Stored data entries
——————————

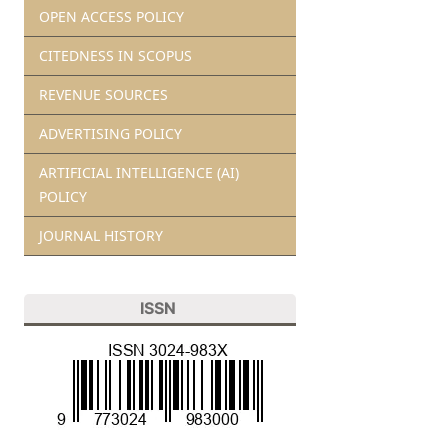
OPEN ACCESS POLICY
CITEDNESS IN SCOPUS
REVENUE SOURCES
ADVERTISING POLICY
ARTIFICIAL INTELLIGENCE (AI)
POLICY
JOURNAL HISTORY
ISSN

——————————

* WHAT TO DO: The answer should be exactly the lines from the one that contains "ADVERTISING POLICY" through the end of the entries, both ends included, and nothing besides.

* RESPONSE:
ADVERTISING POLICY
ARTIFICIAL INTELLIGENCE (AI)
POLICY
JOURNAL HISTORY
ISSN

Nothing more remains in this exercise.